§ EXERCISE: When you reach the line in the listing below that contains "Motolife-nn@mail.ru (430, 935)", begin returning lines exactly as written, and stop after the line that contains "Экипировка (669, 950)". Return no other lines.

┌─ INPUT

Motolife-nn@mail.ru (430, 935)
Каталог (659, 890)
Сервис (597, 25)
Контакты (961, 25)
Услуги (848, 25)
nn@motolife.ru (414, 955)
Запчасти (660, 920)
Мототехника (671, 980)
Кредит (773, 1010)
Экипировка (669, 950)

└─
┌─ INPUT

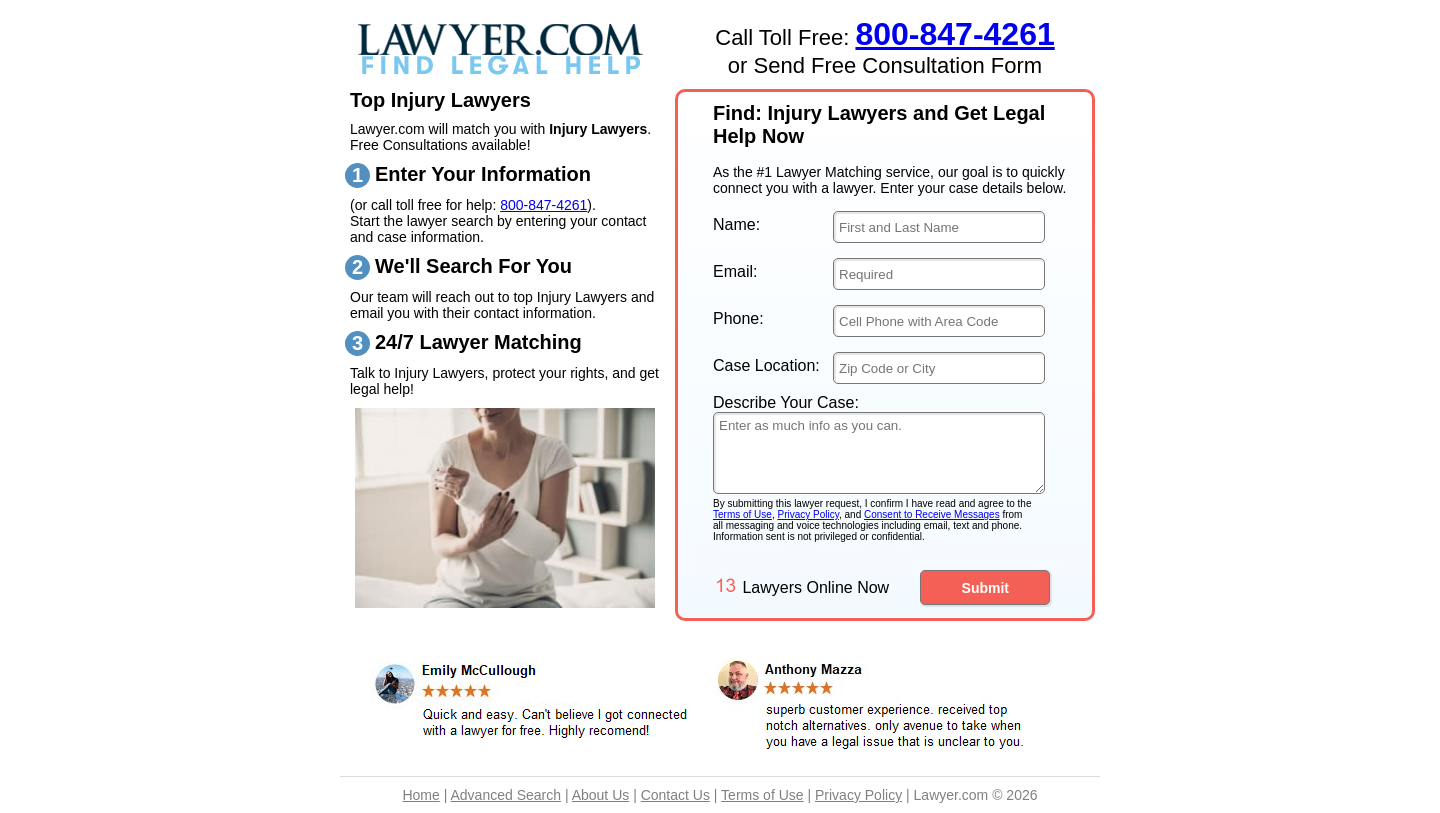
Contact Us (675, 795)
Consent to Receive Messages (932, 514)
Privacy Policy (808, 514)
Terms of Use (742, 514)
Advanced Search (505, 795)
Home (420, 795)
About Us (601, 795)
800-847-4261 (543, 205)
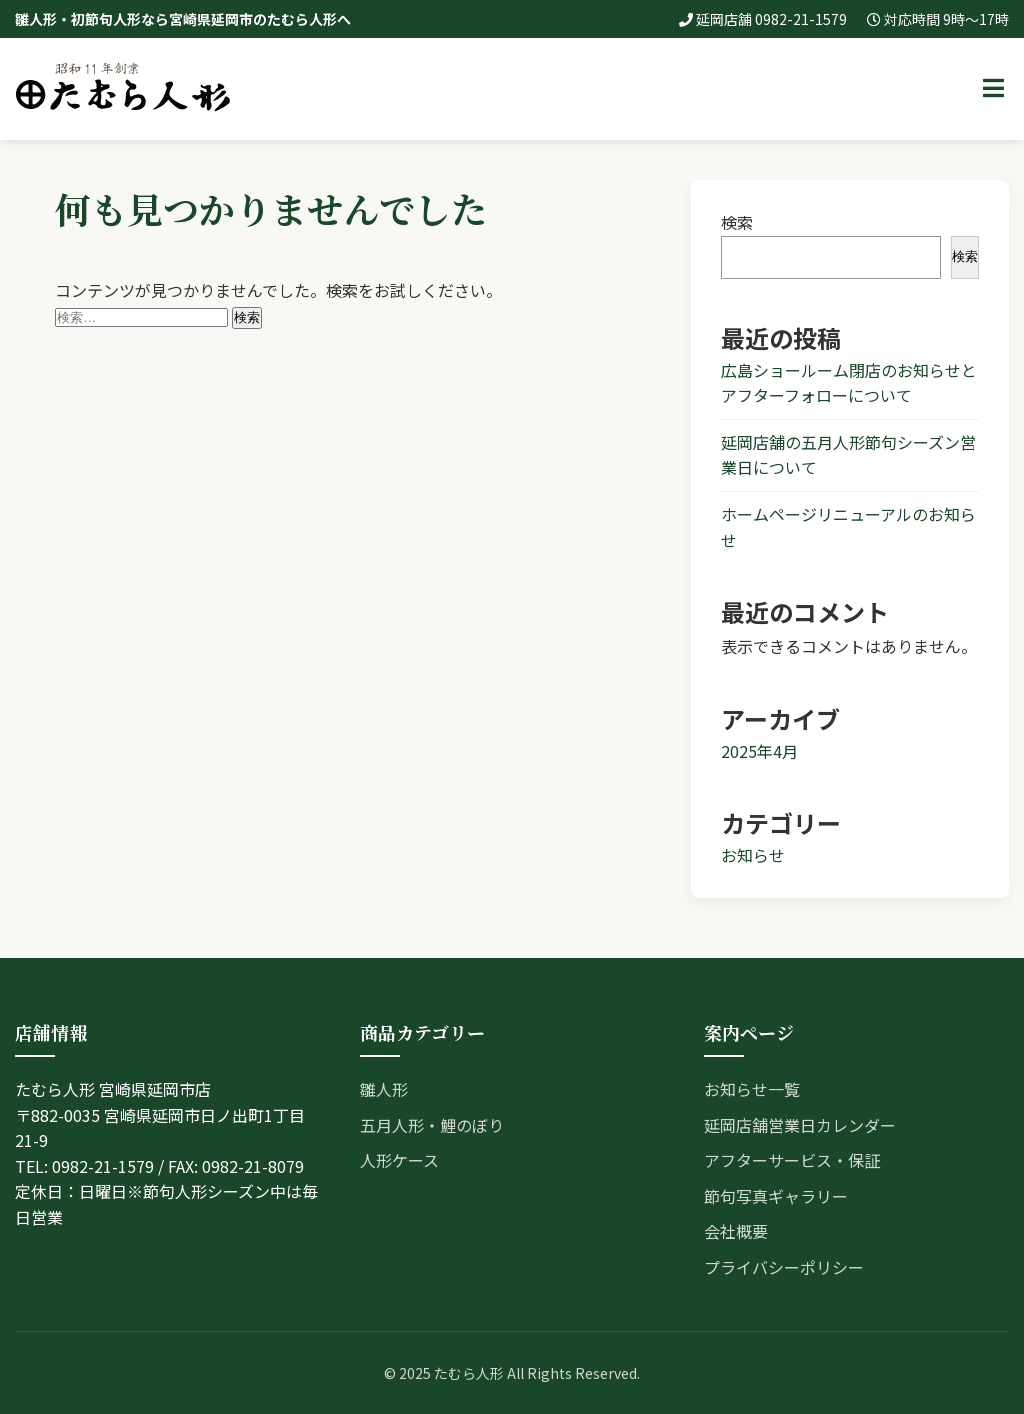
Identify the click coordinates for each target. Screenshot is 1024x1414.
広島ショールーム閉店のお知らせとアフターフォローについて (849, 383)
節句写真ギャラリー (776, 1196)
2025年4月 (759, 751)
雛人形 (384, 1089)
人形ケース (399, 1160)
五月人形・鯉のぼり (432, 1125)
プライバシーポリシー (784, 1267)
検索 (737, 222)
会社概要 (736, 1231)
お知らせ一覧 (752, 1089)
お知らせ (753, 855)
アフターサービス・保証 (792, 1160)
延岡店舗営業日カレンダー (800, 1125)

└─

§ TASK SOLUTION:
Motolife-nn@mail.ru (430, 935)
Каталог (659, 890)
Сервис (597, 25)
Контакты (961, 25)
Услуги (848, 25)
nn@motolife.ru (414, 955)
Запчасти (660, 920)
Мототехника (671, 980)
Кредит (773, 1010)
Экипировка (669, 950)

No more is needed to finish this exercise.